YOUR INSTRUCTIONS
Write the following entries out again exactly, skipping each image.
BEGIN
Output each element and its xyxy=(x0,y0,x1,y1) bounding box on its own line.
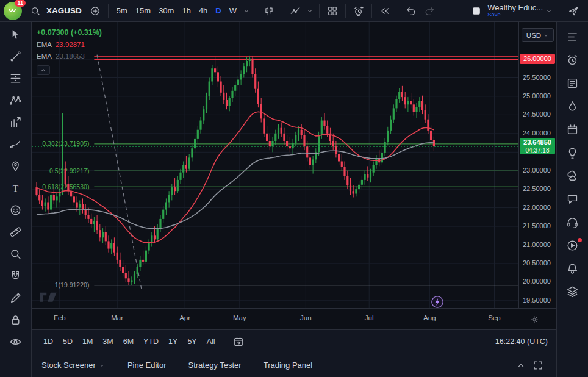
goto-date-icon[interactable] xyxy=(230,333,247,350)
fib-retracement-icon[interactable] xyxy=(6,71,26,86)
cursor-icon[interactable] xyxy=(6,27,26,42)
time-tick: Apr xyxy=(176,314,194,321)
panel-expand-icon[interactable] xyxy=(512,357,529,374)
search-icon[interactable] xyxy=(27,2,44,20)
chart-area: 0.382(23.71905)0.5(22.99217)0.618(22.565… xyxy=(32,22,556,308)
drawing-toolbar: T xyxy=(0,22,32,377)
fire-icon[interactable] xyxy=(563,99,583,114)
range-ytd[interactable]: YTD xyxy=(140,336,162,348)
edit-icon[interactable] xyxy=(6,290,26,306)
range-3m[interactable]: 3M xyxy=(99,336,116,348)
news-icon[interactable] xyxy=(563,76,583,91)
price-tick: 24.50000 xyxy=(523,110,551,118)
stream-icon[interactable] xyxy=(563,238,583,253)
save-button[interactable]: Save xyxy=(487,12,501,18)
add-symbol-icon[interactable] xyxy=(87,2,104,20)
watchlist-icon[interactable] xyxy=(563,29,583,45)
price-axis[interactable]: 26.0000025.5000025.0000024.5000024.00000… xyxy=(518,22,556,308)
tab-trading-panel[interactable]: Trading Panel xyxy=(264,361,312,370)
tab-strategy-tester[interactable]: Strategy Tester xyxy=(188,361,241,370)
trend-line-icon[interactable] xyxy=(6,49,26,64)
time-axis[interactable]: FebMarAprMayJunJulAugSep xyxy=(32,308,556,329)
time-tick: Jul xyxy=(360,314,378,321)
range-1y[interactable]: 1Y xyxy=(165,336,181,348)
timeframe-4h[interactable]: 4h xyxy=(195,4,211,18)
publish-icon[interactable] xyxy=(565,2,582,20)
emoji-icon[interactable] xyxy=(6,203,26,218)
bulb-icon[interactable] xyxy=(563,145,583,160)
magnet-icon[interactable] xyxy=(6,268,26,284)
timeframe-5m[interactable]: 5m xyxy=(113,4,131,18)
toolbar-separator xyxy=(345,4,346,18)
currency-select[interactable]: USD xyxy=(522,28,554,42)
range-all[interactable]: All xyxy=(204,336,218,348)
price-tick: 21.50000 xyxy=(523,222,551,229)
eye-icon[interactable] xyxy=(6,334,26,350)
panel-maximize-icon[interactable] xyxy=(529,357,547,374)
headset-icon[interactable] xyxy=(563,215,583,230)
zoom-icon[interactable] xyxy=(6,246,26,262)
indicator-legend-row[interactable]: EMA23.92871 xyxy=(37,41,102,48)
symbol-button[interactable]: XAGUSD xyxy=(46,6,82,15)
undo-icon[interactable] xyxy=(403,2,420,20)
range-5y[interactable]: 5Y xyxy=(184,336,199,348)
tab-pine-editor[interactable]: Pine Editor xyxy=(127,361,167,370)
tab-stock-screener[interactable]: Stock Screener xyxy=(41,361,106,370)
calendar-icon[interactable] xyxy=(563,122,583,137)
timeframe-1h[interactable]: 1h xyxy=(178,4,194,18)
xabcd-pattern-icon[interactable] xyxy=(6,93,26,108)
app-logo[interactable]: 11 xyxy=(4,2,22,20)
bell-icon[interactable] xyxy=(563,261,583,276)
candlestick-chart[interactable]: 0.382(23.71905)0.5(22.99217)0.618(22.565… xyxy=(32,22,518,308)
lock-icon[interactable] xyxy=(6,312,26,328)
alert-icon[interactable] xyxy=(350,2,367,20)
price-tick: 20.50000 xyxy=(523,259,551,267)
layout-thumbnail-icon[interactable] xyxy=(468,2,485,20)
indicators-icon[interactable] xyxy=(287,2,304,20)
bar-countdown: 04:37:18 xyxy=(520,146,555,154)
indicators-menu-icon[interactable] xyxy=(305,2,315,20)
toolbar-separator xyxy=(398,4,398,18)
bottom-panel: Stock ScreenerPine EditorStrategy Tester… xyxy=(32,353,556,377)
replay-icon[interactable] xyxy=(376,2,393,20)
price-tick: 22.50000 xyxy=(523,185,551,192)
chat-icon[interactable] xyxy=(563,192,583,207)
time-tick: Sep xyxy=(486,314,504,321)
timeframe-buttons: 5m15m30m1h4hDW xyxy=(113,4,240,18)
toolbar-separator xyxy=(108,4,109,18)
timeframe-15m[interactable]: 15m xyxy=(132,4,154,18)
pin-icon[interactable] xyxy=(6,159,26,174)
clouds-icon[interactable] xyxy=(563,168,583,184)
timeframe-menu-icon[interactable] xyxy=(242,2,251,20)
range-6m[interactable]: 6M xyxy=(120,336,137,348)
legend-collapse-button[interactable] xyxy=(37,65,50,75)
text-icon[interactable]: T xyxy=(6,181,26,196)
range-5d[interactable]: 5D xyxy=(60,336,76,348)
chart-style-icon[interactable] xyxy=(260,2,278,20)
redo-icon[interactable] xyxy=(421,2,438,20)
range-1m[interactable]: 1M xyxy=(79,336,96,348)
indicator-legend-row[interactable]: EMA23.18653 xyxy=(37,52,102,60)
svg-text:0.618(22.56530): 0.618(22.56530) xyxy=(42,183,89,190)
range-1d[interactable]: 1D xyxy=(40,336,56,348)
time-tick: Mar xyxy=(108,314,126,321)
timeframe-30m[interactable]: 30m xyxy=(155,4,177,18)
chart-pane[interactable]: 0.382(23.71905)0.5(22.99217)0.618(22.565… xyxy=(32,22,518,308)
right-sidebar xyxy=(556,22,588,377)
forecast-icon[interactable] xyxy=(6,115,26,130)
timeframe-W[interactable]: W xyxy=(226,4,240,18)
clock-label[interactable]: 16:22:40 (UTC) xyxy=(495,337,548,346)
layout-menu-icon[interactable] xyxy=(544,2,554,20)
axis-settings-icon[interactable] xyxy=(527,312,542,327)
time-tick: Aug xyxy=(420,314,439,321)
top-toolbar: 11 XAGUSD 5m15m30m1h4hDW Wealthy Educ...… xyxy=(0,0,588,22)
layout-name-button[interactable]: Wealthy Educ... Save xyxy=(487,4,543,18)
layout-grid-icon[interactable] xyxy=(324,2,341,20)
ruler-icon[interactable] xyxy=(6,224,26,240)
price-tick: 22.00000 xyxy=(523,204,551,211)
layers-icon[interactable] xyxy=(563,284,583,300)
event-marker-icon[interactable] xyxy=(431,295,444,309)
timeframe-D[interactable]: D xyxy=(212,4,224,18)
alarm-icon[interactable] xyxy=(563,52,583,68)
brush-icon[interactable] xyxy=(6,137,26,152)
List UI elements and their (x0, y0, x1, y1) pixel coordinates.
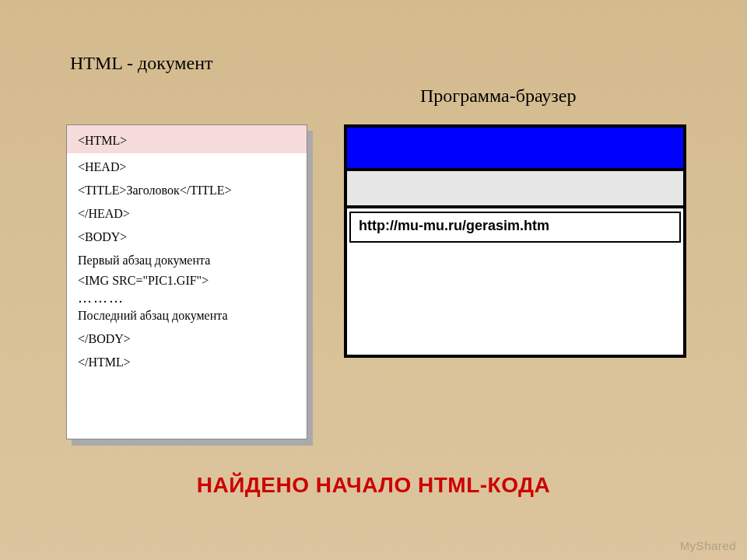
END
SOLUTION TO THE PROBLEM
Output each element and its xyxy=(x0,y0,x1,y1) bounding box on its own line.
goto-date-icon[interactable] xyxy=(230,333,247,350)
fib-retracement-icon[interactable] xyxy=(6,71,26,86)
cursor-icon[interactable] xyxy=(6,27,26,42)
time-tick: Apr xyxy=(176,314,194,321)
panel-expand-icon[interactable] xyxy=(512,357,529,374)
search-icon[interactable] xyxy=(27,2,44,20)
chart-area: 0.382(23.71905)0.5(22.99217)0.618(22.565… xyxy=(32,22,556,308)
drawing-toolbar: T xyxy=(0,22,32,377)
fire-icon[interactable] xyxy=(563,99,583,114)
range-ytd[interactable]: YTD xyxy=(140,336,162,348)
edit-icon[interactable] xyxy=(6,290,26,306)
range-3m[interactable]: 3M xyxy=(99,336,116,348)
news-icon[interactable] xyxy=(563,76,583,91)
price-tick: 24.50000 xyxy=(523,110,551,118)
stream-icon[interactable] xyxy=(563,238,583,253)
save-button[interactable]: Save xyxy=(487,12,501,18)
add-symbol-icon[interactable] xyxy=(87,2,104,20)
watchlist-icon[interactable] xyxy=(563,29,583,45)
price-axis[interactable]: 26.0000025.5000025.0000024.5000024.00000… xyxy=(518,22,556,308)
tab-trading-panel[interactable]: Trading Panel xyxy=(264,361,312,370)
tab-strategy-tester[interactable]: Strategy Tester xyxy=(188,361,241,370)
trend-line-icon[interactable] xyxy=(6,49,26,64)
time-axis[interactable]: FebMarAprMayJunJulAugSep xyxy=(32,308,556,329)
time-tick: Jul xyxy=(360,314,378,321)
range-1y[interactable]: 1Y xyxy=(165,336,181,348)
timeframe-4h[interactable]: 4h xyxy=(195,4,211,18)
publish-icon[interactable] xyxy=(565,2,582,20)
emoji-icon[interactable] xyxy=(6,203,26,218)
bulb-icon[interactable] xyxy=(563,145,583,160)
magnet-icon[interactable] xyxy=(6,268,26,284)
timeframe-5m[interactable]: 5m xyxy=(113,4,131,18)
toolbar-separator xyxy=(345,4,346,18)
currency-select[interactable]: USD xyxy=(522,28,554,42)
range-all[interactable]: All xyxy=(204,336,218,348)
price-tick: 21.50000 xyxy=(523,222,551,229)
eye-icon[interactable] xyxy=(6,334,26,350)
panel-maximize-icon[interactable] xyxy=(529,357,547,374)
headset-icon[interactable] xyxy=(563,215,583,230)
zoom-icon[interactable] xyxy=(6,246,26,262)
indicator-legend-row[interactable]: EMA23.92871 xyxy=(37,41,102,48)
symbol-button[interactable]: XAGUSD xyxy=(46,6,82,15)
undo-icon[interactable] xyxy=(403,2,420,20)
range-5y[interactable]: 5Y xyxy=(184,336,199,348)
tab-pine-editor[interactable]: Pine Editor xyxy=(127,361,167,370)
tab-stock-screener[interactable]: Stock Screener xyxy=(41,361,106,370)
calendar-icon[interactable] xyxy=(563,122,583,137)
timeframe-1h[interactable]: 1h xyxy=(178,4,194,18)
xabcd-pattern-icon[interactable] xyxy=(6,93,26,108)
app-logo[interactable]: 11 xyxy=(4,2,22,20)
bell-icon[interactable] xyxy=(563,261,583,276)
candlestick-chart[interactable]: 0.382(23.71905)0.5(22.99217)0.618(22.565… xyxy=(32,22,518,308)
lock-icon[interactable] xyxy=(6,312,26,328)
alert-icon[interactable] xyxy=(350,2,367,20)
price-tick: 20.50000 xyxy=(523,259,551,267)
layout-thumbnail-icon[interactable] xyxy=(468,2,485,20)
indicators-icon[interactable] xyxy=(287,2,304,20)
bar-countdown: 04:37:18 xyxy=(520,146,555,154)
indicators-menu-icon[interactable] xyxy=(305,2,315,20)
toolbar-separator xyxy=(398,4,398,18)
bottom-panel: Stock ScreenerPine EditorStrategy Tester… xyxy=(32,353,556,377)
replay-icon[interactable] xyxy=(376,2,393,20)
price-tick: 22.50000 xyxy=(523,185,551,192)
chat-icon[interactable] xyxy=(563,192,583,207)
time-tick: Sep xyxy=(486,314,504,321)
timeframe-buttons: 5m15m30m1h4hDW xyxy=(113,4,240,18)
toolbar-separator xyxy=(108,4,109,18)
timeframe-15m[interactable]: 15m xyxy=(132,4,154,18)
pin-icon[interactable] xyxy=(6,159,26,174)
clouds-icon[interactable] xyxy=(563,168,583,184)
timeframe-menu-icon[interactable] xyxy=(242,2,251,20)
range-6m[interactable]: 6M xyxy=(120,336,137,348)
legend-collapse-button[interactable] xyxy=(37,65,50,75)
text-icon[interactable]: T xyxy=(6,181,26,196)
range-5d[interactable]: 5D xyxy=(60,336,76,348)
chart-style-icon[interactable] xyxy=(260,2,278,20)
redo-icon[interactable] xyxy=(421,2,438,20)
range-1m[interactable]: 1M xyxy=(79,336,96,348)
indicator-legend-row[interactable]: EMA23.18653 xyxy=(37,52,102,60)
svg-text:0.618(22.56530): 0.618(22.56530) xyxy=(42,183,89,190)
range-1d[interactable]: 1D xyxy=(40,336,56,348)
time-tick: Mar xyxy=(108,314,126,321)
timeframe-30m[interactable]: 30m xyxy=(155,4,177,18)
chart-pane[interactable]: 0.382(23.71905)0.5(22.99217)0.618(22.565… xyxy=(32,22,518,308)
right-sidebar xyxy=(556,22,588,377)
forecast-icon[interactable] xyxy=(6,115,26,130)
timeframe-W[interactable]: W xyxy=(226,4,240,18)
clock-label[interactable]: 16:22:40 (UTC) xyxy=(495,337,548,346)
layout-menu-icon[interactable] xyxy=(544,2,554,20)
axis-settings-icon[interactable] xyxy=(527,312,542,327)
time-tick: Aug xyxy=(420,314,439,321)
top-toolbar: 11 XAGUSD 5m15m30m1h4hDW Wealthy Educ...… xyxy=(0,0,588,22)
layout-name-button[interactable]: Wealthy Educ... Save xyxy=(487,4,543,18)
layout-grid-icon[interactable] xyxy=(324,2,341,20)
ruler-icon[interactable] xyxy=(6,224,26,240)
price-tick: 22.00000 xyxy=(523,204,551,211)
layers-icon[interactable] xyxy=(563,284,583,300)
event-marker-icon[interactable] xyxy=(431,295,444,309)
timeframe-D[interactable]: D xyxy=(212,4,224,18)
alarm-icon[interactable] xyxy=(563,52,583,68)
brush-icon[interactable] xyxy=(6,137,26,152)
List UI elements and their (x0, y0, x1, y1) pixel coordinates.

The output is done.